Everything about John Kenneth Galbraith totally explained
John Kenneth Galbraith OC (
October 15 1908–
April 29 2006) was an influential
Canadian-American economist. He was a
Keynesian and an
institutionalist, a leading proponent of 20th-century
American liberalism and
progressivism. His books on economic topics were bestsellers in the 1950s and 1960s.
Galbraith was a prolific author who produced four dozen books and over a thousand articles on various subjects. Among his most famous works was a popular trilogy on economics,
American Capitalism (1952),
The Affluent Society (1958), and
The New Industrial State (1967). He taught at
Harvard University for many years. Galbraith was active in politics, serving in the administrations of
Franklin D. Roosevelt,
Harry S. Truman,
John F. Kennedy and
Lyndon B. Johnson; and among other roles served as
United States Ambassador to India under Kennedy.

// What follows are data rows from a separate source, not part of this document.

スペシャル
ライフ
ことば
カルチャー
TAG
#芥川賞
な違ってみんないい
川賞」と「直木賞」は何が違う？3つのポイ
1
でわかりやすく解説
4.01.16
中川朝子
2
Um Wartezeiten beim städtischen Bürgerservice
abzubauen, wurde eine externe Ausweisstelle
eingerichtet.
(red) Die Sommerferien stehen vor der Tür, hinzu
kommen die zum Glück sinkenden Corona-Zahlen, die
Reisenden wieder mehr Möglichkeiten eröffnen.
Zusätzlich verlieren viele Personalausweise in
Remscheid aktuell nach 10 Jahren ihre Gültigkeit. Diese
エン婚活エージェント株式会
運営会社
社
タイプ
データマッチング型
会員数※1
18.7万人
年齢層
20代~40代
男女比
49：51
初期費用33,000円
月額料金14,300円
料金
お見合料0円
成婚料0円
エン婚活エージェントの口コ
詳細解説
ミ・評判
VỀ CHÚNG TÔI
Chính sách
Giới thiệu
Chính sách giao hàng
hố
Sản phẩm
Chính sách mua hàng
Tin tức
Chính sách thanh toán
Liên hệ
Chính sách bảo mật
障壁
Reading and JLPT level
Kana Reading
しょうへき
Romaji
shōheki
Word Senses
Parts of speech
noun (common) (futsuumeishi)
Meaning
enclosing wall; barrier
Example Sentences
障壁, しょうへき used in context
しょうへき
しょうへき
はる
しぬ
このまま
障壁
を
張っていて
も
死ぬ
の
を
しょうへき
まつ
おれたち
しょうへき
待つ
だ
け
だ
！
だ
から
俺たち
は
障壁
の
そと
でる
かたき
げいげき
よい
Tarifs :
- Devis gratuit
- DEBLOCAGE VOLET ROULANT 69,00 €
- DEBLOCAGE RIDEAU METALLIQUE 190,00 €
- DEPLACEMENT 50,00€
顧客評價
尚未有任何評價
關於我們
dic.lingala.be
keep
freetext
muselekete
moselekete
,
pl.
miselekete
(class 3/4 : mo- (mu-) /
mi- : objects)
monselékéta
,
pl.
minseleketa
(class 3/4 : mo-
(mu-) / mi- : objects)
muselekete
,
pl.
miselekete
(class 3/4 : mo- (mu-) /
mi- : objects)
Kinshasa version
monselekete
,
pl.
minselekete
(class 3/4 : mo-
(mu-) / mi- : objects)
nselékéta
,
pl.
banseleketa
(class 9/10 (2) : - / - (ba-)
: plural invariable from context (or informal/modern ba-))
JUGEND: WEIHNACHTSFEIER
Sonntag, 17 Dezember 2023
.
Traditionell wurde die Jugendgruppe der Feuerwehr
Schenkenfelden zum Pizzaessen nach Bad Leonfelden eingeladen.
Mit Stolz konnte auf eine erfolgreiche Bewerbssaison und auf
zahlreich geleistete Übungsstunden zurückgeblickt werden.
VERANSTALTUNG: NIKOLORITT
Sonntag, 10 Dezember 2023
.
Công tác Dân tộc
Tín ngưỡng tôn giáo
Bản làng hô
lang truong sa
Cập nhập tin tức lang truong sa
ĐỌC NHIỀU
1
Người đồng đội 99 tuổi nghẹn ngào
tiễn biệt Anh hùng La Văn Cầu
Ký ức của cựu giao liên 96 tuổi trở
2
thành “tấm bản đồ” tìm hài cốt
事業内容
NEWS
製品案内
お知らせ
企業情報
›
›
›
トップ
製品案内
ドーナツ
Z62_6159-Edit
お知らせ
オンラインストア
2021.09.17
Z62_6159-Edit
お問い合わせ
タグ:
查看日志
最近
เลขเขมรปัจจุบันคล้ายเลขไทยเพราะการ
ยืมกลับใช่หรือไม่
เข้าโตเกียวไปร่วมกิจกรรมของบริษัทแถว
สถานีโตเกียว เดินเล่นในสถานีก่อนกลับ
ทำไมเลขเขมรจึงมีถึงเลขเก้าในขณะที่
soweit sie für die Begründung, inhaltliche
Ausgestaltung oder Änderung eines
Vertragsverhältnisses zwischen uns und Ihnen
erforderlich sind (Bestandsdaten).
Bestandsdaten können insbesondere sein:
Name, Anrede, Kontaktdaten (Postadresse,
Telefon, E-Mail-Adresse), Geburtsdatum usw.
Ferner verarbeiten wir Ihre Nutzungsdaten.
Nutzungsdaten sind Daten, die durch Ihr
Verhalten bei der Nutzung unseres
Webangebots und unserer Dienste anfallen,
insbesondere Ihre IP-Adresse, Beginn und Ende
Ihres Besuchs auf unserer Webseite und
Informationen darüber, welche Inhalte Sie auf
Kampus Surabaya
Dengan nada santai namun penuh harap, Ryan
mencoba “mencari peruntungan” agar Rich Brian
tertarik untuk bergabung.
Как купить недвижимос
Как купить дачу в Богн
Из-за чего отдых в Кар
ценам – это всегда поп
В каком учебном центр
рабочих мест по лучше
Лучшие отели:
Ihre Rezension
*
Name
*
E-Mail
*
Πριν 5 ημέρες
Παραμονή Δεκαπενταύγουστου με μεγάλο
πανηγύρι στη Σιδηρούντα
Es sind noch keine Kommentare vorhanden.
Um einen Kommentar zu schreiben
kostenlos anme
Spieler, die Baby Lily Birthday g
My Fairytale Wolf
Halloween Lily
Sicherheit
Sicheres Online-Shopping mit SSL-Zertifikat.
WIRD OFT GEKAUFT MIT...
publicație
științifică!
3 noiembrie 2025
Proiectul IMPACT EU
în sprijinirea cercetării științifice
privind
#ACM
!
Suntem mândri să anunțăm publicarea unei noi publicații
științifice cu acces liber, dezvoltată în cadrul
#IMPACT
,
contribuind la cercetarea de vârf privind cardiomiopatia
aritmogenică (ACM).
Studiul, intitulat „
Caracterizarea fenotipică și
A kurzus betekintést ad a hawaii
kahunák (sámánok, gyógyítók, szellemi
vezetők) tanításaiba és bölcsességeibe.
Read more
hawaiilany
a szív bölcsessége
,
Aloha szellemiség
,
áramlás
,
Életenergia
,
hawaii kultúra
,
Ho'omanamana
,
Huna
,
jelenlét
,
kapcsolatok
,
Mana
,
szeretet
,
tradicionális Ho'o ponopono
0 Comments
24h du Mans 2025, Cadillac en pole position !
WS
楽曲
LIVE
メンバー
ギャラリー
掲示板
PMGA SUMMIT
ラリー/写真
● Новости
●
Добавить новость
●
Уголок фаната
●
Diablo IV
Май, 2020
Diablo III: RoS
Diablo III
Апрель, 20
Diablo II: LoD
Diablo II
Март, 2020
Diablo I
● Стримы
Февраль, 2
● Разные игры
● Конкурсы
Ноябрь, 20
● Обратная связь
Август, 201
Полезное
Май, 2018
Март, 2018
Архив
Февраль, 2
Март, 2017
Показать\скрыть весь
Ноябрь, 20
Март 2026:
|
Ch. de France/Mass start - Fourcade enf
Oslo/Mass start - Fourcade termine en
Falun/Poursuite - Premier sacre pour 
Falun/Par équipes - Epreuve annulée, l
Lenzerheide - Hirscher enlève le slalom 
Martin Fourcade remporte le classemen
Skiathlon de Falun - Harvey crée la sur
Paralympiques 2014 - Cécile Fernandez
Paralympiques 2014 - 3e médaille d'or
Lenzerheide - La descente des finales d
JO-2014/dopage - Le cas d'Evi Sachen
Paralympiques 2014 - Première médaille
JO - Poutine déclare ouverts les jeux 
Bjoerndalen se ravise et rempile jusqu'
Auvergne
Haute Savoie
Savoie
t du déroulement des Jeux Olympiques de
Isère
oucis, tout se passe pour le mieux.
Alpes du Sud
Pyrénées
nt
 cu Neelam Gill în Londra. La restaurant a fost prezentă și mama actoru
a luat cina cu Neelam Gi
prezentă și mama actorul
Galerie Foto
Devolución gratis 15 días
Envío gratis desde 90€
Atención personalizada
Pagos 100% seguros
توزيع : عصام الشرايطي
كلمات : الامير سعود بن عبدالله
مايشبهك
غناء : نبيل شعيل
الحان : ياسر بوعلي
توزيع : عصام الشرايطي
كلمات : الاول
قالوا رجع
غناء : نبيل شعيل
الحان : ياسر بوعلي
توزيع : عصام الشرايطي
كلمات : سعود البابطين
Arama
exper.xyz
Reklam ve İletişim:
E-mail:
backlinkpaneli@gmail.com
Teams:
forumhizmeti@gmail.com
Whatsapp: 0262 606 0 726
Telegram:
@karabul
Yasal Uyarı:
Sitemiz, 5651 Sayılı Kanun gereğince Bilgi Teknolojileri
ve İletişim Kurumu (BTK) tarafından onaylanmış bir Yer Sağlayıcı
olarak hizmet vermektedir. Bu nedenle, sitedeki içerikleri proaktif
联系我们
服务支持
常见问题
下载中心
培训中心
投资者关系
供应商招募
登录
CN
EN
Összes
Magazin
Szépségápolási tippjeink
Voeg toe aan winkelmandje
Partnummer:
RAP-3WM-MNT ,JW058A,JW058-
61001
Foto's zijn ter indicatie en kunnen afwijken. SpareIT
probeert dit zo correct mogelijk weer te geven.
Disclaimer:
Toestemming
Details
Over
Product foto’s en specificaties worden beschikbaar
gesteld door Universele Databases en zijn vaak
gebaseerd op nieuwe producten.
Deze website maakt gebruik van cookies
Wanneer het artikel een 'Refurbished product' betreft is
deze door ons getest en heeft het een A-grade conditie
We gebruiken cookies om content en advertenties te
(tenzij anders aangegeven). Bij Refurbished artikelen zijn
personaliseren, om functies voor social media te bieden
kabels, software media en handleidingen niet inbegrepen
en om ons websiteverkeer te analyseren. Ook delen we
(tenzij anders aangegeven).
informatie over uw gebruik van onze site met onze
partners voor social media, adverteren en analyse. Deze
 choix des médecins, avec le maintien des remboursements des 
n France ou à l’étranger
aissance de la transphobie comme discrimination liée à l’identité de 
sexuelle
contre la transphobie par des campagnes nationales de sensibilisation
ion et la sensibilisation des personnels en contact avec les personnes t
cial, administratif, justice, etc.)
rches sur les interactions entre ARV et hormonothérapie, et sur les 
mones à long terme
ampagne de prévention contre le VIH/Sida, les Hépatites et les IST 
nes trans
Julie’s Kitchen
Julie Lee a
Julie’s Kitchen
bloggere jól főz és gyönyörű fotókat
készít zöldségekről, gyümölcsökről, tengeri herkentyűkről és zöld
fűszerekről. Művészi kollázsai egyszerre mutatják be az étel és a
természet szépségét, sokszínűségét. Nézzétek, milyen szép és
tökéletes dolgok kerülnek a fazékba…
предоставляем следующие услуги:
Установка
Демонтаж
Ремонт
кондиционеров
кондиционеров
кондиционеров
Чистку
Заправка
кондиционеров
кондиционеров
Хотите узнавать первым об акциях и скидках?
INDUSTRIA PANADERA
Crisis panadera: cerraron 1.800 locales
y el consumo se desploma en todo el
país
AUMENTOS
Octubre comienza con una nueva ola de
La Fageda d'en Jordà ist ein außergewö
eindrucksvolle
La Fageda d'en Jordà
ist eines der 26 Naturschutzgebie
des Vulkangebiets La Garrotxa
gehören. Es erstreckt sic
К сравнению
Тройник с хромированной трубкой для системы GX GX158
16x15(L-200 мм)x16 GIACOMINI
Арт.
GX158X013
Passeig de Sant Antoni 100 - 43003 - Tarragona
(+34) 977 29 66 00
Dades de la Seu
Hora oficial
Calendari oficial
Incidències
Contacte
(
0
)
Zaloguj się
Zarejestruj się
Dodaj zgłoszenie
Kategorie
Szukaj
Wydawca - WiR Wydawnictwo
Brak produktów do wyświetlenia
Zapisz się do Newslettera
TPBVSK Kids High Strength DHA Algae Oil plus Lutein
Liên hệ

He was one of a few two-time recipients of the
Presidential Medal of Freedom. He received one from President Truman in 1946 and another from President
Bill Clinton in 2000. He was also awarded the
Order of Canada in 1997 and, in 2001, the
Padma Vibhushan, India's second highest civilian award, for his contributions to strengthening ties between India and the United States.
Life
Early life and teaching
Galbraith was born to Canadians of
Scottish descent, William Archibald Galbraith and Sarah Catherine Kendall, in
Iona Station, Ontario,
Canada and was raised in
Dunwich Township, Ontario. His father was a farmer and school teacher and mother a political activist. Both his parents were supporters of the
United Farmers of Ontario in the 1920s. After initially studying agriculture, Galbraith graduated from the
Ontario Agricultural College (then affiliated with the
University of Toronto, and now the
University of Guelph) with a
B.Sc degree in 1931, and then received an
M.Sc (1933) and
Ph.D in Agricultural Economics (1934) from the
University of California, Berkeley. In 1934, he also became a tutor at
Harvard University. In 1937, he became a
United States citizen (at a time when neither the US nor Canada contemplated dual citizenship), but he was honoured by his native country to his life's end and frequently affirmed his Canadian origins. In the same year, he took a year-long fellowship at
Cambridge University,
England, where he became influenced by
John Maynard Keynes, then lived in
Berlin for several months in 1938, attending an international economic conference and developing his ideas. Galbraith was a very tall man, growing to a reported height of 6'9" [206cm].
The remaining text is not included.